Ratiometric monitoring of transient apoplastic alkalinizations in the leaf apoplast of living Vicia faba plants: chloride primes and PM–H+-ATPase shapes NaCl-induced systemic alkalinizations
- Transient apoplastic alkalinization has been discussed as a general stress factor, and is thought to represent a root-to-shoot signal that transmits information regarding an ongoing NaCl stress event from the site of the trigger to the distant plant tissue. Surprisingly, despite this importance, a number of gaps exist in our knowledge of NaCl-induced apoplastic pH alkalinization.
- This study was designed in order to shed light onto the mechanisms responsible for the initiation and transiency of leaf apoplastic alkalinization under conditions of NaCl stress as supplied to roots.
- An H+-sensitive fluorescence probe, in combination with ratiometric microscopy imaging, was used for in planta live recording of leaf apoplastic pH.
- The use of a nonionic solute demonstrated that the alkalinization is induced in response to ionic, and not osmotic, components of NaCl stress.
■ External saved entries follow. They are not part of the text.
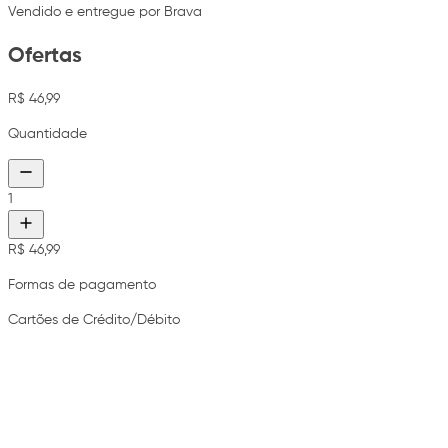
Vendido e entregue por Brava
Ofertas
R$ 46,99
Quantidade
1
R$ 46,99
Formas de pagamento
Cartões de Crédito/Débito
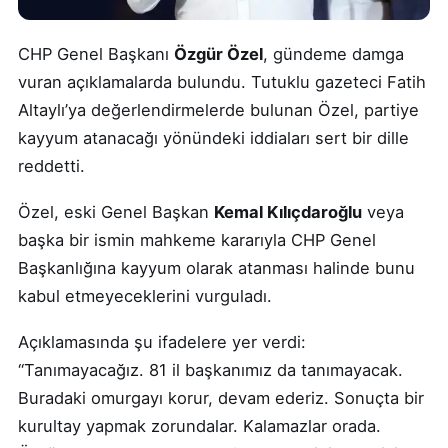
CHP Genel Başkanı
Özgür Özel
, gündeme damga
vuran açıklamalarda bulundu. Tutuklu gazeteci Fatih
Altaylı’ya değerlendirmelerde bulunan Özel, partiye
kayyum atanacağı yönündeki iddiaları sert bir dille
reddetti.
Özel, eski Genel Başkan
Kemal Kılıçdaroğlu
veya
başka bir ismin mahkeme kararıyla CHP Genel
Başkanlığına kayyum olarak atanması halinde bunu
kabul etmeyeceklerini vurguladı.
Açıklamasında şu ifadelere yer verdi:
“Tanımayacağız. 81 il başkanımız da tanımayacak.
Buradaki omurgayı korur, devam ederiz. Sonuçta bir
kurultay yapmak zorundalar. Kalamazlar orada.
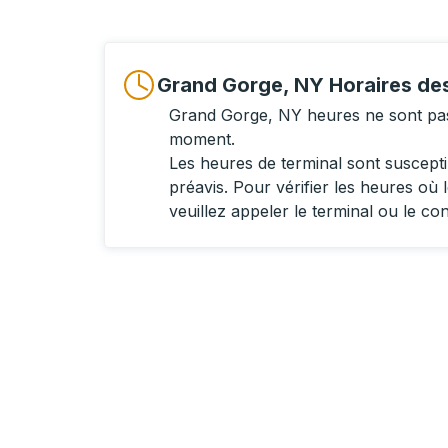
Grand Gorge, NY Horaires des
Grand Gorge, NY heures ne sont pas
moment.
Les heures de terminal sont suscept
préavis. Pour vérifier les heures où l
veuillez appeler le terminal ou le co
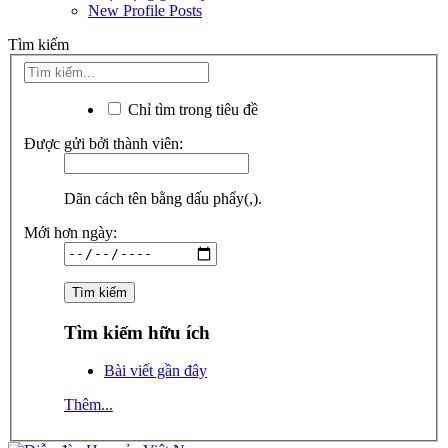
New Profile Posts
Tìm kiếm
Chỉ tìm trong tiêu đề
Được gửi bởi thành viên:
Dãn cách tên bằng dấu phẩy(,).
Mới hơn ngày:
Tìm kiếm hữu ích
Bài viết gần đây
Thêm...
Tests with Cl−- or Na+-accompanying counter-ions strengthened the idea that the stress factor itself, namely Cl−, is transferred from root to shoot and elicits the pH alterations. Investigations with a plasma membrane ATPase inhibitor suggest that ATPase activity influences the course of the alkalinization by having a shaping re-acidifying effect on the alkalinization.